People remember that. And since I have been watching the game from the outside, looking in, I get to appreciate how crazy this record is and how lucky we all had to be. I realize how only an inch here and there would change everything. How a short center fielder went over the fence in Houston to steal a homerun on a 3-2 changeup to Lance Berkman in a stadium at the time that no way you could rob a homerun. Ironically, his name is Dave Roberts, the current Dodgers manager, a good friend of mine.
I loved the save because, to me, it was a team stat and it meant that I helped the team to win a ballgame. I know the save stats has a lot of people thinking that it is pretty easy compared to the older generation relievers and I could not agree more. Back in the days, guys like Rollie Fingers, Goose Gossage, and Mike Marshall had to appear in 125 to 200 innings as relievers. That is crazy and hard to compare, because I don't think it's fair for them and not a good comparison. It would be like saying that Maurice “Rocket” Richard would be the same exact player playing in today's NHL, which I don't think anyone could say for sure. Different speed, rules, enforcers, etc.

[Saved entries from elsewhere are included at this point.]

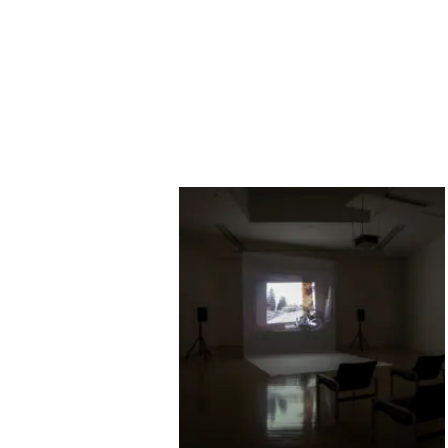
澤田華、谷平博
showcase#12 "現実の⾏
⽅" curated by minoru
shimizu
eN arts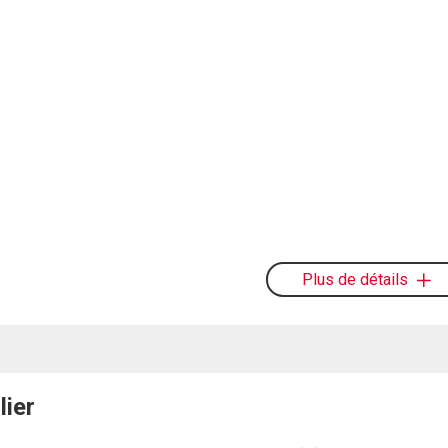
Plus de détails
lier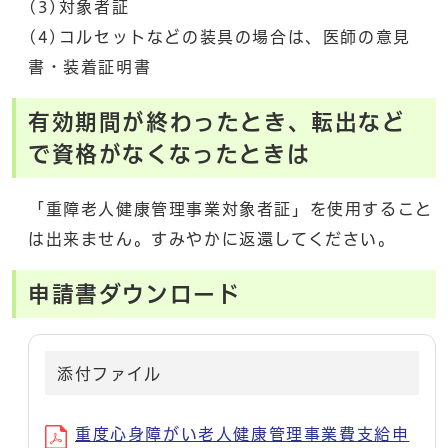
(3)対象者証
(4)コルセットなどの装具の場合は、医師の意見
書・装着証明書
有効期間が終わったとき、転出など
で資格がなくなったときは
「重障老人健康管理事業対象者証」を使用すること
は出来ません。すみやかに返還してください。
申請書ダウンロード
添付ファイル
重度心身障がい老人健康管理事業費支給申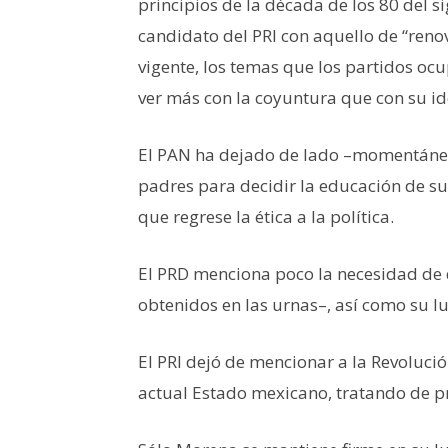
principios de la década de los 80 del 
candidato del PRI con aquello de “reno
vigente, los temas que los partidos o
ver más con la coyuntura que con su id
El PAN ha dejado de lado –momentánea
padres para decidir la educación de sus
que regrese la ética a la política.
El PRD menciona poco la necesidad de d
obtenidos en las urnas–, así como su l
El PRI dejó de mencionar a la Revoluci
actual Estado mexicano, tratando de pr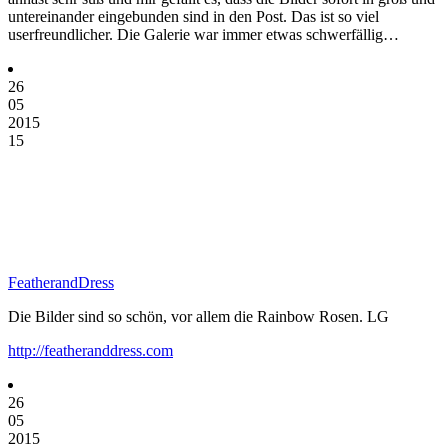
untereinander eingebunden sind in den Post. Das ist so viel
userfreundlicher. Die Galerie war immer etwas schwerfällig…
26
05
2015
15
FeatherandDress
Die Bilder sind so schön, vor allem die Rainbow Rosen. LG
http://featheranddress.com
26
05
2015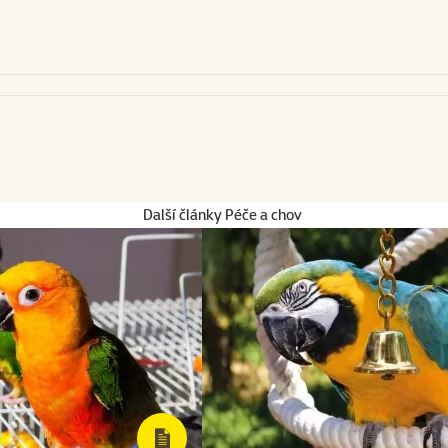
Další články Péče a chov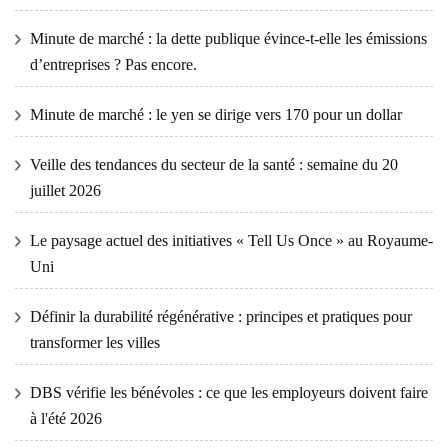
Minute de marché : la dette publique évince-t-elle les émissions
d’entreprises ? Pas encore.
Minute de marché : le yen se dirige vers 170 pour un dollar
Veille des tendances du secteur de la santé : semaine du 20
juillet 2026
Le paysage actuel des initiatives « Tell Us Once » au Royaume-
Uni
Définir la durabilité régénérative : principes et pratiques pour
transformer les villes
DBS vérifie les bénévoles : ce que les employeurs doivent faire
à l'été 2026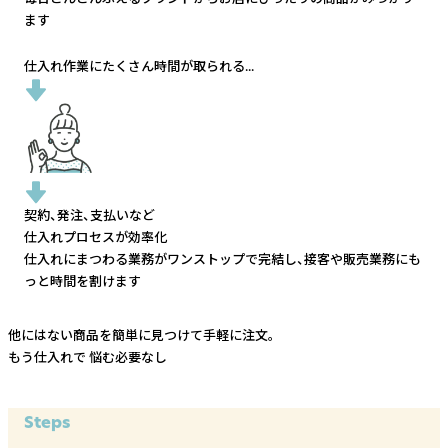
ます
仕入れ作業にたくさん時間が取られる...
契約、発注、支払いなど
仕入れプロセスが効率化
仕入れにまつわる業務がワンストップで完結し、
接客や販売業務にも
っと時間を割けます
他にはない商品を簡単に見つけて手軽に注文。
もう仕入れで
悩む必要なし
Steps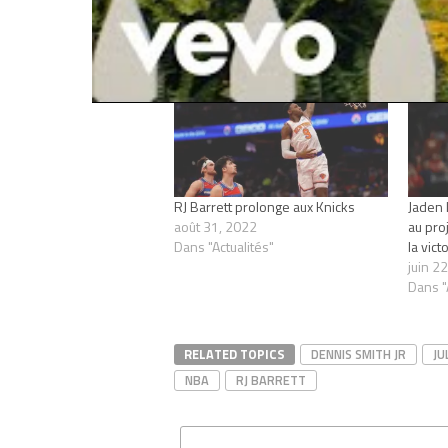
Articles similaires
RJ Barrett prolonge aux Knicks
Jaden 
août 31, 2022
au proj
Dans "Actualités"
la vict
juin 2
Dans "
RELATED TOPICS
DENNIS SMITH JR
JU
NBA
RJ BARRETT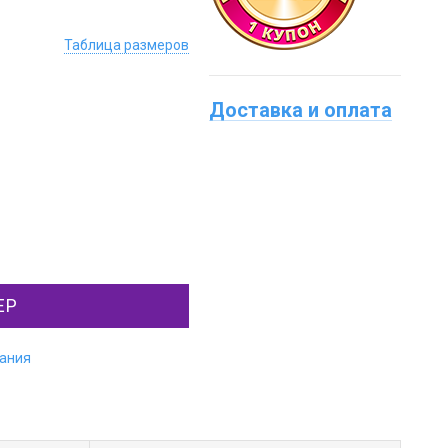
Таблица размеров
Доставка и оплата
ЕР
лания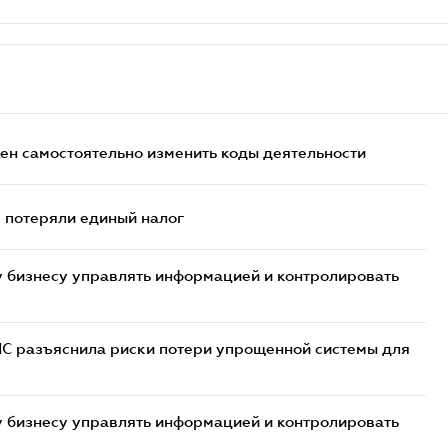
жен самостоятельно изменить коды деятельности
- потеряли единый налог
 бизнесу управлять информацией и контролировать
НС разъяснила риски потери упрощенной системы для
 бизнесу управлять информацией и контролировать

Let’s go back to that sweet memory I have. They used to say “Game Over” on the scoreboard when I walked in. Guns n' Roses playing as loud as possible in the speakers, and 51,000 fans going crazy. Trust me, that is by far the best feeling in the world. I will forever be searching for that high again, but I am not sure that will ever be possible.
I have been asked many times what I was like. How did you do it? Were you “in the zone” everyday? Well, here it is: I have no idea how it all happened, except that I worked extremely hard for a lot of years to get better. I had a lot of failures to get me to that point. I was in the zone, but there were days that I was really scared. Actually, most days I was scared, but when the fans were on their feet and when I got in the game, all I was thinking is: “go out there and preserve the win for your teammates that worked 7-8 innings to get there, get as many outs as needed and get out of there quickly.” That's the only thing I had in mind.

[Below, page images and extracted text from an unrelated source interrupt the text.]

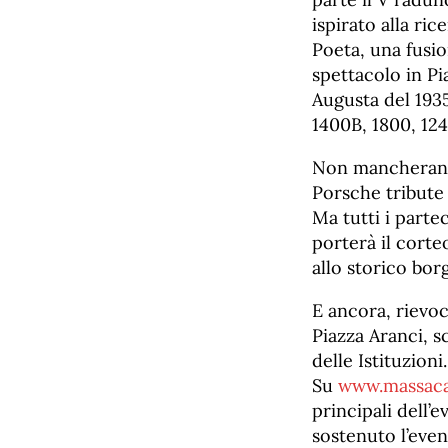
ispirato alla ri
Poeta, una fusi
spettacolo in Pia
Augusta del 1935
1400B, 1800, 124
Non mancheranno
Porsche tribute
Ma tutti i parte
porterà il corte
allo storico borg
E ancora, rievoc
Piazza Aranci, s
delle Istituzioni.
Su
www.massacar
principali dell
sostenuto l’even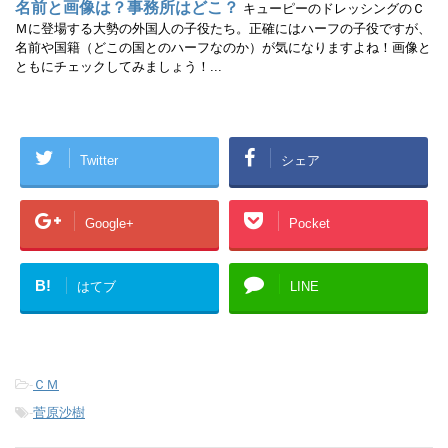
名前と画像は？事務所はどこ？
キューピーのドレッシングのＣ
Ｍに登場する大勢の外国人の子役たち。正確にはハーフの子役ですが、
名前や国籍（どこの国とのハーフなのか）が気になりますよね！画像と
ともにチェックしてみましょう！...
Twitter
シェア
Google+
Pocket
B!
はてブ
LINE
-
ＣＭ
-
菅原沙樹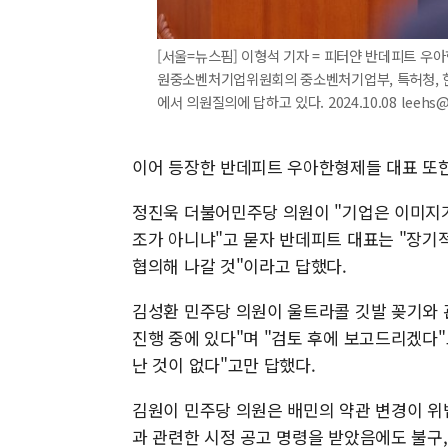
[서울=뉴스핌] 이형석 기자 = 피터얀 반데피트 우
원중소벤처기업위원회의 중소벤처기업부, 특허청, 
에서 의원질의에 답하고 있다. 2024.10.08 leehs
이어 등장한 반데피트 우아한형제들 대표 또한
정진욱 더불어민주당 의원이 "기업은 이미지가
조가 아니냐"고 묻자 반데피트 대표는 "장
협의해 나갈 것"이라고 답했다.
김성환 민주당 의원이 울트라콜 깃발 꽂기와 
진행 중에 있다"며 "검토 후에 보고드리겠다"
난 것이 없다"고만 답했다.
김원이 민주당 의원은 배민의 약관 변경이 위
과 관련한 시정 공고 명령을 받았음에도 불구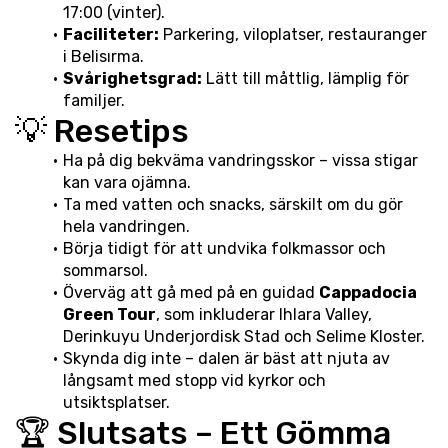
17:00 (vinter).
Faciliteter:
 Parkering, viloplatser, restauranger 
i Belisırma.
Svårighetsgrad:
 Lätt till måttlig, lämplig för 
familjer.
💡 Resetips
Ha på dig bekväma vandringsskor – vissa stigar 
kan vara ojämna.
Ta med vatten och snacks, särskilt om du gör 
hela vandringen.
Börja tidigt för att undvika folkmassor och 
sommarsol.
Överväg att gå med på en guidad 
Cappadocia 
Green Tour
, som inkluderar Ihlara Valley, 
Derinkuyu Underjordisk Stad och Selime Kloster.
Skynda dig inte – dalen är bäst att njuta av 
långsamt med stopp vid kyrkor och 
utsiktsplatser.
🏆 Slutsats – Ett Gömma 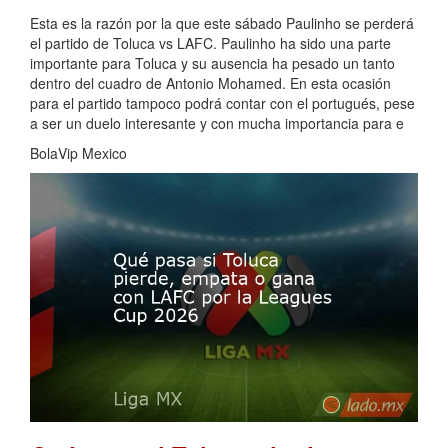
Esta es la razón por la que este sábado Paulinho se perderá
el partido de Toluca vs LAFC. Paulinho ha sido una parte
importante para Toluca y su ausencia ha pesado un tanto
dentro del cuadro de Antonio Mohamed. En esta ocasión
para el partido tampoco podrá contar con el portugués, pese
a ser un duelo interesante y con mucha importancia para e
BolaVip Mexico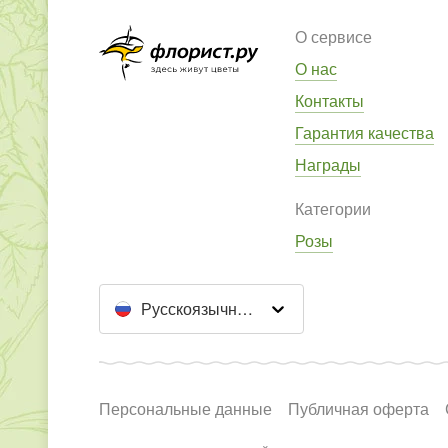
О сервисе
О нас
Контакты
Гарантия качества
Награды
Категории
Розы
Русскоязычный сайт
Персональные данные
Публичная оферта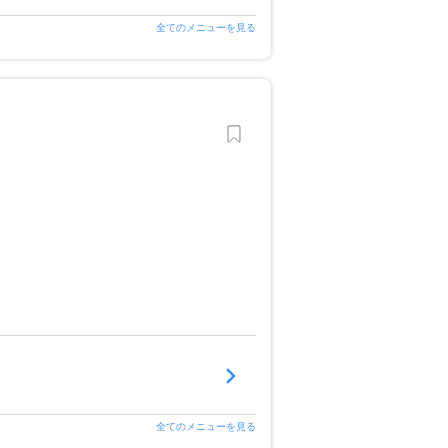
全てのメニューを見る
全てのメニューを見る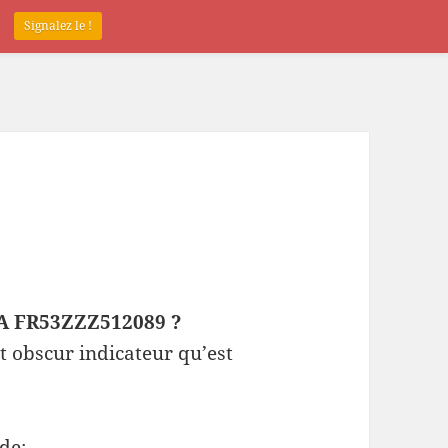
.
Signalez le !
EPA FR53ZZZ512089 ?
t obscur indicateur qu’est
de: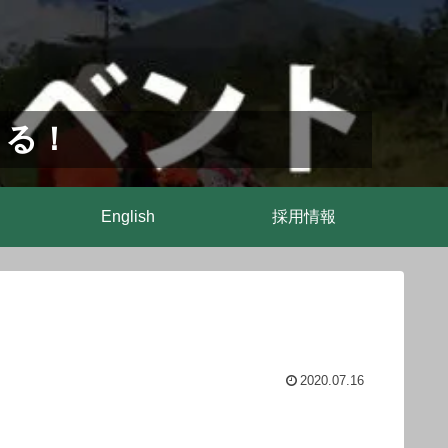
まる！
English
採用情報
2020.07.16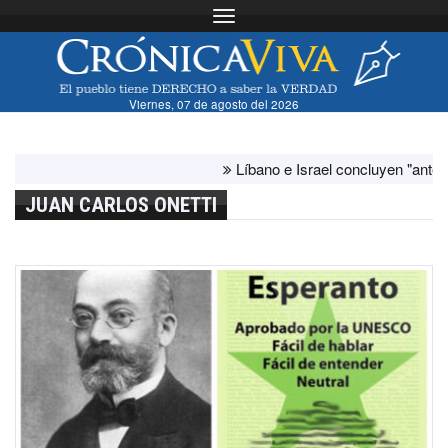
Toggle navigation
Viernes, 07 de agosto del 2026
Líbano e Israel concluyen "antes de lo p
JUAN CARLOS ONETTI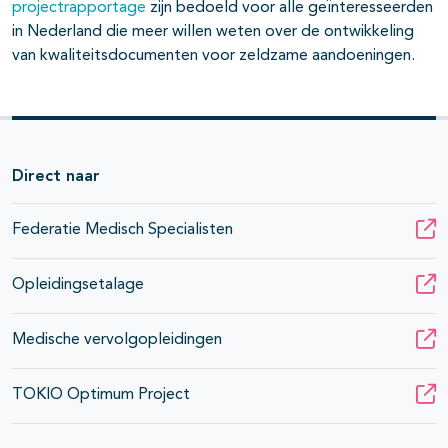
projectrapportage
zijn bedoeld voor alle geïnteresseerden
in Nederland die meer willen weten over de ontwikkeling
van kwaliteitsdocumenten voor zeldzame aandoeningen.
Direct naar
Federatie Medisch Specialisten
Opleidingsetalage
Medische vervolgopleidingen
TOKIO Optimum Project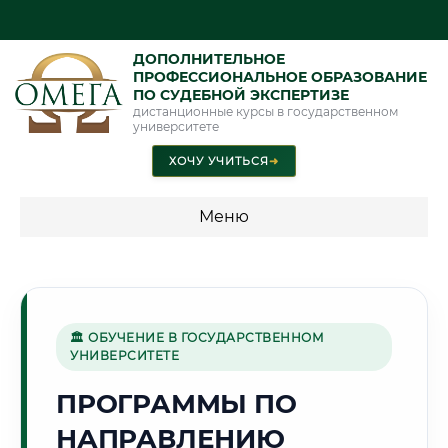
ДОПОЛНИТЕЛЬНОЕ
ПРОФЕССИОНАЛЬНОЕ ОБРАЗОВАНИЕ
ПО СУДЕБНОЙ ЭКСПЕРТИЗЕ
дистанционные курсы в государственном
университете
ХОЧУ УЧИТЬСЯ
➜
Меню
💰 ПРОГРАММЫ И СТОИМОСТЬ
Стоимость по программам обучения "Экспертные
специальности"
🏛 ОБУЧЕНИЕ В ГОСУДАРСТВЕННОМ
УНИВЕРСИТЕТЕ
Стоимость по программам обучения "Судебная экспертиза"
ПРОГРАММЫ ПО
Стоимость по программам обучения "Экспертиза"
НАПРАВЛЕНИЮ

Of course, at that point of my career, I had been through a lot of ups and downs, so I was a little more mature. I would jog to the mound and everything would slow down. My trick was to sing my song in my head and keep the rhythm, so I knew I would slow things down.

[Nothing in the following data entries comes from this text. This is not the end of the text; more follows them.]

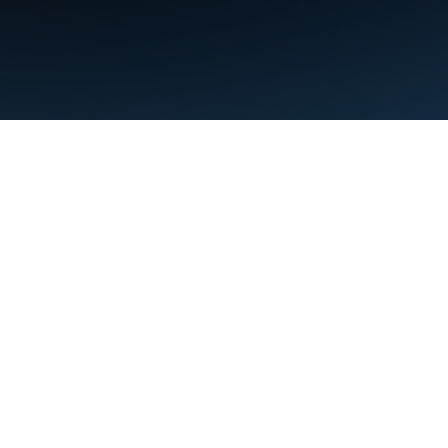
Termini
Privacy
Manage cookies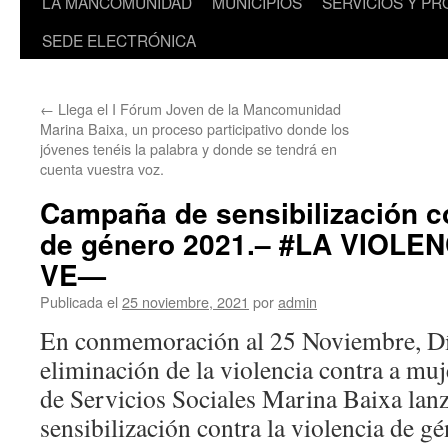
LA MANCOMUNIDAD
MUNICIPIOS
SERVICIOS Y P
SEDE ELECTRÓNICA
←
Llega el I Fórum Joven de la Mancomunidad
Marina Baixa, un proceso participativo donde los
jóvenes tenéis la palabra y donde se tendrá en
cuenta vuestra voz.
Campaña de sensibilización co
de género 2021.– #LA VIOLE
VE—
Publicada el
25 noviembre, 2021
por
admin
En conmemoración al 25 Noviembre, Día
eliminación de la violencia contra a m
de Servicios Sociales Marina Baixa lan
sensibilización contra la violencia de g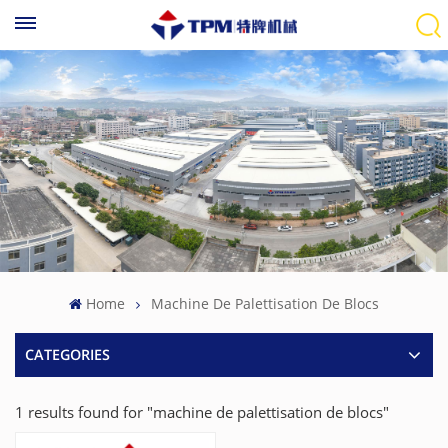
Home
Machine De Palettisation De Blocs
CATEGORIES
1 results found for "machine de palettisation de blocs"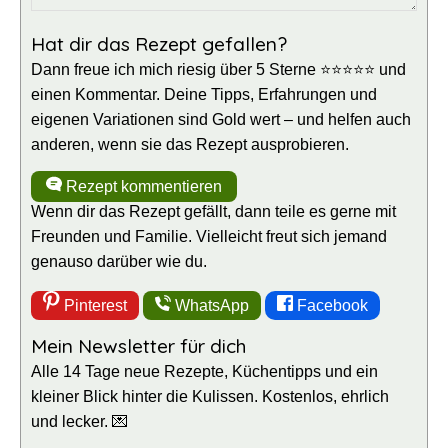
Hat dir das Rezept gefallen?
Dann freue ich mich riesig über 5 Sterne ⭐⭐⭐⭐⭐ und
einen Kommentar. Deine Tipps, Erfahrungen und
eigenen Variationen sind Gold wert – und helfen auch
anderen, wenn sie das Rezept ausprobieren.
Rezept kommentieren
Wenn dir das Rezept gefällt, dann teile es gerne mit
Freunden und Familie. Vielleicht freut sich jemand
genauso darüber wie du.
Pinterest
WhatsApp
Facebook
Mein Newsletter für dich
Alle 14 Tage neue Rezepte, Küchentipps und ein
kleiner Blick hinter die Kulissen. Kostenlos, ehrlich
und lecker. 💌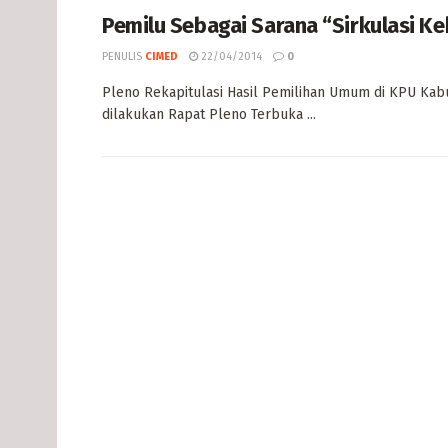
Pemilu Sebagai Sarana “Sirkulasi K
PENULIS
CIMED
22/04/2014
0
Pleno Rekapitulasi Hasil Pemilihan Umum di KPU Kabup
dilakukan Rapat Pleno Terbuka ...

And it happened: 84 times in a row. It’s crazy when I say that out loud. It doesn't sound right. A few weeks ago, my record was being challenged but ended after 60 saves in a row by Zach Britton, an amazing reliever from the Baltimore Orioles. The game his streak ended, reminded me of every teammate I had during my streak. All the great defenses that helped me preserve the.
Of course, records are meant to be broken and I know mine will be one day. But to see how hard it is to get that many saves in a row makes me appreciate what we accomplished as a team. I feel that it's not my own record, but it's a Dodgers record. It was the best moments of my career. It went so fast, but man was that fun.
Now, it's Jesen Therrien’s turn to go through the ups and downs, to learn who he is as a major leaguer and, little by little, learn the ins and outs of this never ending mental puzzle that is called pitching. Like I love to tell the kids I teach each offseason: “pitching is never fully mastered. It's like trying to make a puzzle with all round pieces: there's an infinite number of putting it together.” Our ambassador Jesen Therien has the chance to do it now and we are all behind you. Even with the Tommy John surgery he had lately, I am sure he will come back stronger. He has a great team around him and he is the type of guy who will come out stronger and better. He is the best candidate for an amazing comeback, and meanwhile, in his rehab, we all know he will learn a lot.